== Segment start ==

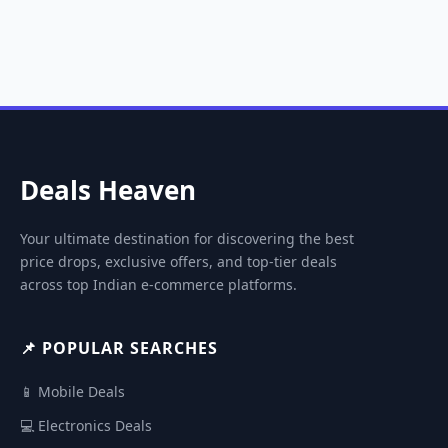
Deals Heaven
Your ultimate destination for discovering the best
price drops, exclusive offers, and top-tier deals
across top Indian e-commerce platforms.
📌 POPULAR SEARCHES
📱 Mobile Deals
💻 Electronics Deals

== Segment end ==

Task objective
Write the entries out again word for word. Omit all pictures from them.

Task solution
Deals Heaven
Your ultimate destination for discovering the best
price drops, exclusive offers, and top-tier deals
across top Indian e-commerce platforms.
📌 POPULAR SEARCHES
📱 Mobile Deals
💻 Electronics Deals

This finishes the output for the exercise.